Monday, July 20, 2015

Was cap-and-trade for SO2 actually worse than command-and-control?

One thing we teach our students in environmental economics and other policy-related courses is that market-based pollution regulation is a great idea: it can be expected to deliver the same reductions in environmental damages as more rigid "command-and-control" regulations at substantially lower cost. Hence economists' strong advocacy of a carbon tax or cap-and-trade for fossil-fuel emissions. (Pope Francis, are you listening?)

Economic theory suggests why cap-and-trade is efficient: The government limits the total amount of pollution by limiting the number of permits to pollute that it issues. Then, firms that can reduce pollution at low cost have an incentive to do so, and sell their excess pollution permits to firms with higher abatement costs. Same overall pollution reduction, less total cost. And that's not all! We have always been able to point to evidence that it really works: the highly successful cap-and-trade program for SO2 reduction implemented by the EPA to cut acid rain.

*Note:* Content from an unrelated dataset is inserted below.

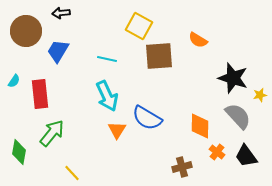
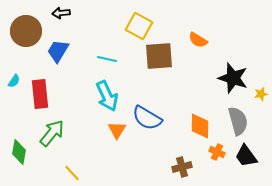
yellow star: moved 1 px right, 1 px up
gray semicircle: moved 5 px down; rotated 28 degrees clockwise
orange cross: rotated 14 degrees counterclockwise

Now along comes this paper by Chan et al, which if I read it correctly estimates that the SO2 trading scheme was on net actually quite a bit worse than a counterfactual uniform performance standard (command-and-control) that would have achieved the same aggregate emissions. While it's true that the power plants achieved the emissions reductions at lower total cost, these gains were more than offset by worse pollution damages in the form of adverse health consequences. (Side note: the major gains from cleaning up coal did not come from reducing acid rain, but from reducing health problems associated with particulates, etc.)

What went wrong? This finding points to a well-known potential problem with cap-and-trade systems. If it matters where the pollution goes, then administering a permit system that covers a wide area may sometimes lead to more pollution where it does more damage. In this case, the dirty eastern coal plants bought permits from their western counterparts, allowing the eastern plants to pollute more, as the western plants polluted less. Unfortunately, more people live downwind of those eastern plants. It would have saved more lives to force both the eastern and western plants to reduce their pollution by a uniform amount. (Now that we know there is a problem, there are well-known partial fixes to this problem—for example restricting permit trading to a "bubble" within a certain affected region. What is most interesting here is how important these effects turned out to be in practice.)

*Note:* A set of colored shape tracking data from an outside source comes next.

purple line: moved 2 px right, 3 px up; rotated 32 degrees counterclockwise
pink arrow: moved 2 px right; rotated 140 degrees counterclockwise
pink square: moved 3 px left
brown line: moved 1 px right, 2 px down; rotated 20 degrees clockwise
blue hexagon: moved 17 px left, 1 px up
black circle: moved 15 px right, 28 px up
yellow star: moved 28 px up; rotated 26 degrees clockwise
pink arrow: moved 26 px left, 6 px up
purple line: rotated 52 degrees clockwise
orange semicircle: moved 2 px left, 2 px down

Now, back to climate change. Fortunately for carbon cap-and-trade (or a carbon tax), the damages associated with greenhouse gases are truly global in scope: The CO2 goes up into the atmosphere, spreads around, and warms the whole planet. So the localized damages are not a concern when it comes to climate change policy, and market-based solutions look pretty good again. Francis, are you still paying attention?

BUT... One caveat. One can never lose sight of the extraordinary, more localized impact of burning coal in places like China, where particulate air pollution causes hundreds of thousands of premature deaths annually. Pricing carbon globally is not the answer to that set of problems.

1 comment:

  1. This is interesting indeed - another example of the complexity and difficulty of setting up a complete market.